Natitingou Benin West Africa
Monday, September 25, 2006

Rooting around in the encyclopedia for Somba, I came up with a term for the cuts or scars on the peoples faces. They call it Scarification, go figure;

- Scarification is the practice of cutting the skin and introducing irritants into the wound to produce a permanent scar. Although rarely practiced today, scarification has a long tradition in many African cultures, and these traditional markings continue to appear on carved statues and pottery figures. Most scars were made on the face, back, chest, or around the navel. Scarification could indicate status or ethnic affiliation, or it could offer protection against harmful spirits. For example, among the Somba people of Benin and Togo, in western Africa, scarification indicated a person’s stage in life. An individual received his or her first marks at the age of 14, signifying the transition from childhood to adulthood. -

It says above,
- Although rarely practiced today. -

I would have to disagree whole-heartedly with this one, I see it everywhere and anywhere, hard to photograph because the people are not too excited, but I have many already in the blog.

I believe this woman is Fon, she lived in a small village between Bassila and Natitingou Benin West Africa, most likely Fon, however never can be sure until lots of probing.

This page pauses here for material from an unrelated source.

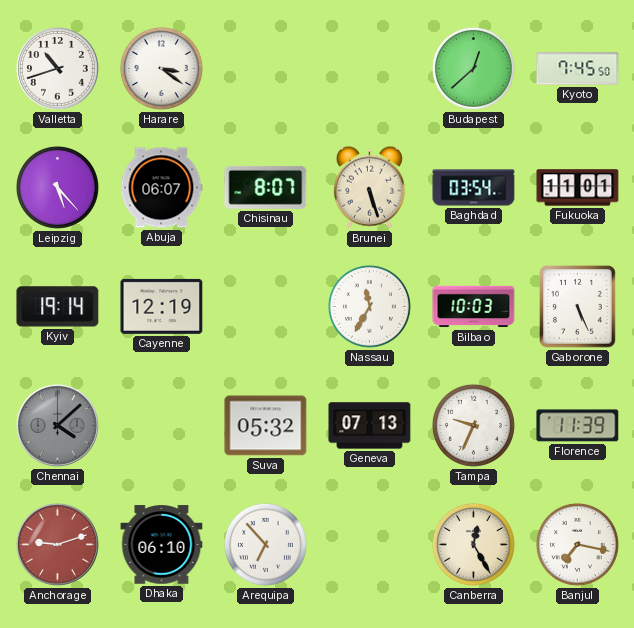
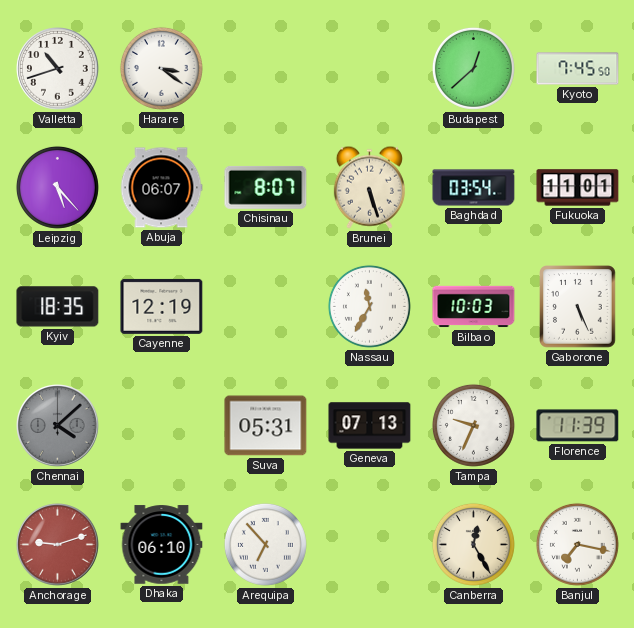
Kyiv: 19:14 -> 18:35
Suva: 05:32 -> 05:31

However, I am 95 percent sure, the cheek a has a cut on it, the soldier that was sitting in the cattle car had one that went up his nose, over the bridge and down the other side.

Scars are easy to see, and numerous in small villages.

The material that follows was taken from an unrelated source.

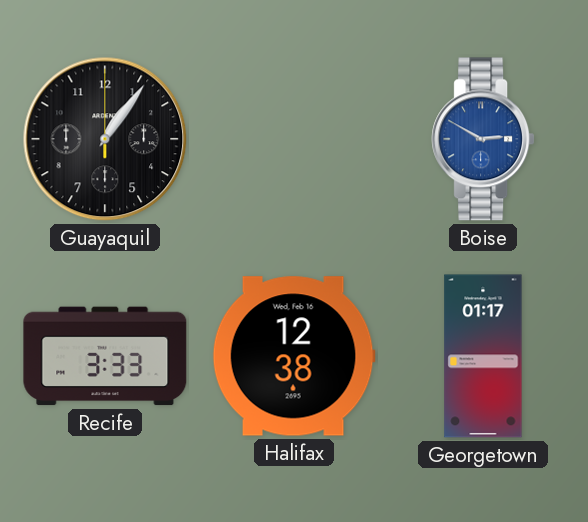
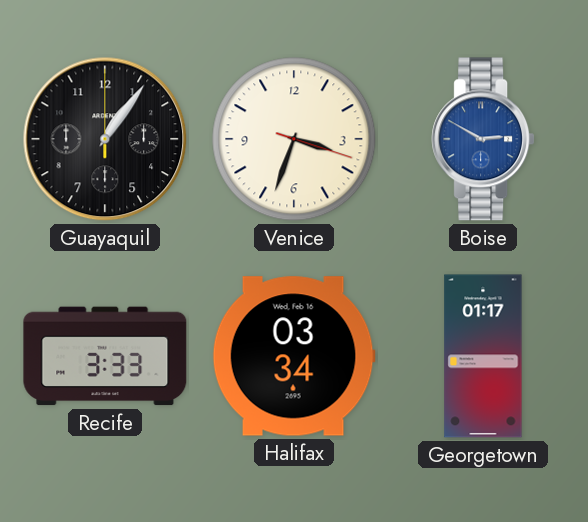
Venice: none -> 3:33
Halifax: 12:38 -> 03:34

The type of cut helps to determine the village or tribe, language. I am being hopefully loose in this, it is not as distinct as maybe the Guatemala clothing, however it may be distinct with different groups, there is definite a problem separating them as the culture bleed together. The more common tribal affair is the now the Islamic versus the Catholic, and the dress and style of clothes is worn to distinguish on the too serious ones.